WORK REQUEST
Lines before the one containing "Everyone likes Meinl Tea even the animals" are to be left out; that line and every line after it, through the last line below, are to be reproduced exactly.
####################
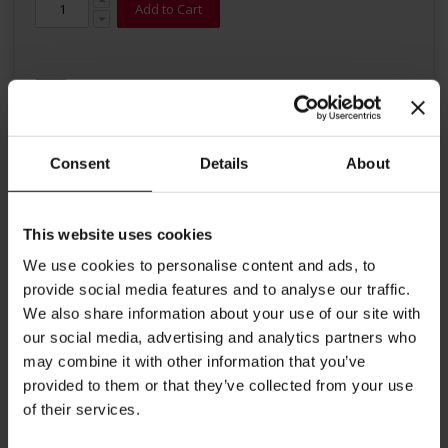
Add to Cart
Consent
Details
About
Details
This website uses cookies
Historical Meinl Poster
We use cookies to personalise content and ads, to
provide social media features and to analyse our traffic.
Everyone likes Meinl Tea even the animals
We also share information about your use of our site with
Dimensions:
our social media, advertising and analytics partners who
may combine it with other information that you’ve
Height: 59 cm/ 23.2 inches
provided to them or that they’ve collected from your use
Width: 42 cm/ 16.5 inches
of their services.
####################
OUTPUT BELOW
Everyone likes Meinl Tea even the animals
We also share information about your use of our site with
Dimensions:
our social media, advertising and analytics partners who
may combine it with other information that you’ve
Height: 59 cm/ 23.2 inches
provided to them or that they’ve collected from your use
Width: 42 cm/ 16.5 inches
of their services.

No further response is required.